--- START ---

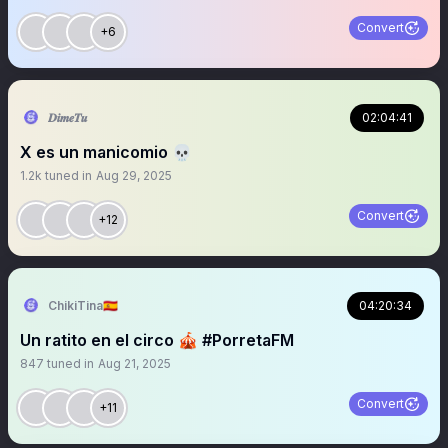
Convert
+6
𝑫𝒊𝒎𝒆𝑻𝒖
02:04:41
X es un manicomio 💀
1.2k
tuned in
Aug 29, 2025
Convert
+12
ChikiTina🇪🇦
04:20:34
Un ratito en el circo 🎪 #PorretaFM
847
tuned in
Aug 21, 2025
Convert
+11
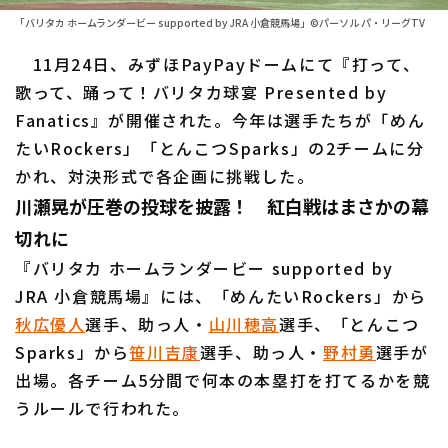
ファーム東地区
選手名鑑トップ
「バリタカ ホームランダービー supported by JRA 小倉競馬場」©パーソル パ・リーグTV
ニュース
ファーム中地区
11月24日、みずほPayPayドームにて『打って、
北海道日本ハムファイターズ
ファーム西地区
歌って、踊って！バリタカ球宴 Presented by
東北楽天ゴールデンイーグルス
Fanatics』が開催された。今年は選手たちが「めん
交流戦
たいRockers」「とんこつSparks」の2チームに分
埼玉西武ライオンズ
設定
かれ、対決形式で各企画に挑戦した。
千葉ロッテマリーンズ
川瀬晃が圧巻の投球を披露！ 紅白戦はまさかの幕
切れに
オリックス・バファローズ
『バリタカ ホームランダービー supported by
福岡ソフトバンクホークス
JRA 小倉競馬場』には、「めんたいRockers」から
秋広優人
選手、助っ人・
山川穂高
選手、「とんこつ
Sparks」から
笹川吉康
選手、助っ人・
野村勇
選手が
出場。各チーム5分間で何本の本塁打を打てるかを競
うルールで行われた。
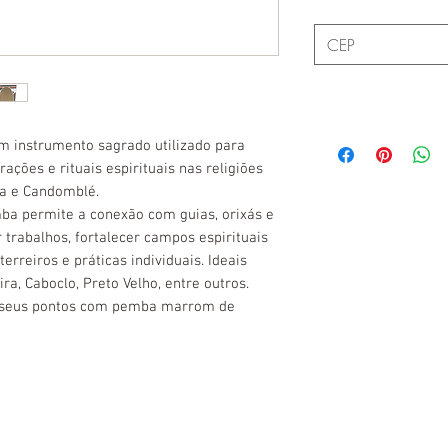
m instrumento sagrado utilizado para
ações e rituais espirituais nas religiões
a e Candomblé.
ba permite a conexão com guias, orixás e
 trabalhos, fortalecer campos espirituais
erreiros e práticas individuais. Ideais
a, Caboclo, Preto Velho, entre outros.
e seus pontos com pemba marrom de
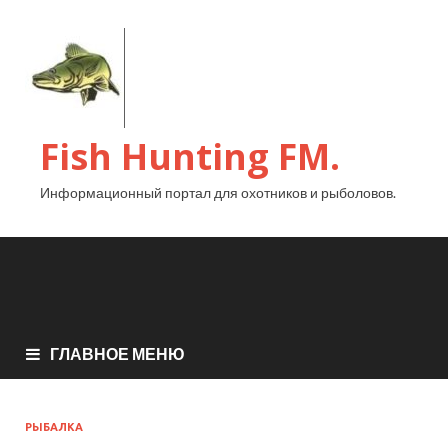
Fish Hunting FM.
Информационный портал для охотников и рыболовов.
ГЛАВНОЕ МЕНЮ
РЫБАЛКА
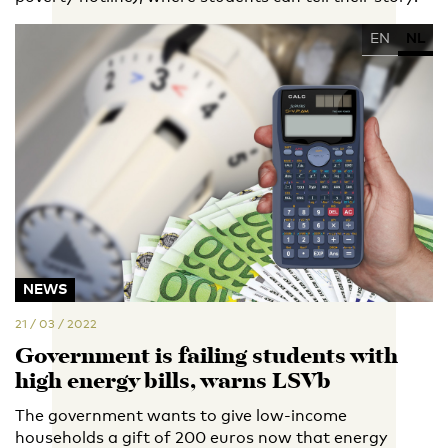
EN
NL
NEWS
21 / 03 / 2022
Government is failing students with
high energy bills, warns LSVb
The government wants to give low-income
households a gift of 200 euros now that energy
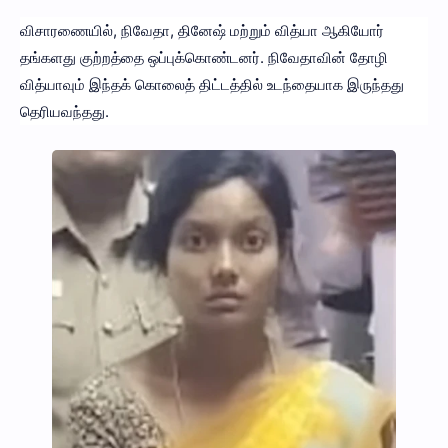
விசாரணையில், நிவேதா, தினேஷ் மற்றும் வித்யா ஆகியோர்
தங்களது குற்றத்தை ஒப்புக்கொண்டனர். நிவேதாவின் தோழி
வித்யாவும் இந்தக் கொலைத் திட்டத்தில் உடந்தையாக இருந்தது
தெரியவந்தது.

--- END ---

**WORK INSTRUCTIONS**
Search the listing for "energy" and copy each line holding it.

**RESPONSE TO THIS TASK**
high energy bills, warns LSVb
households a gift of 200 euros now that energy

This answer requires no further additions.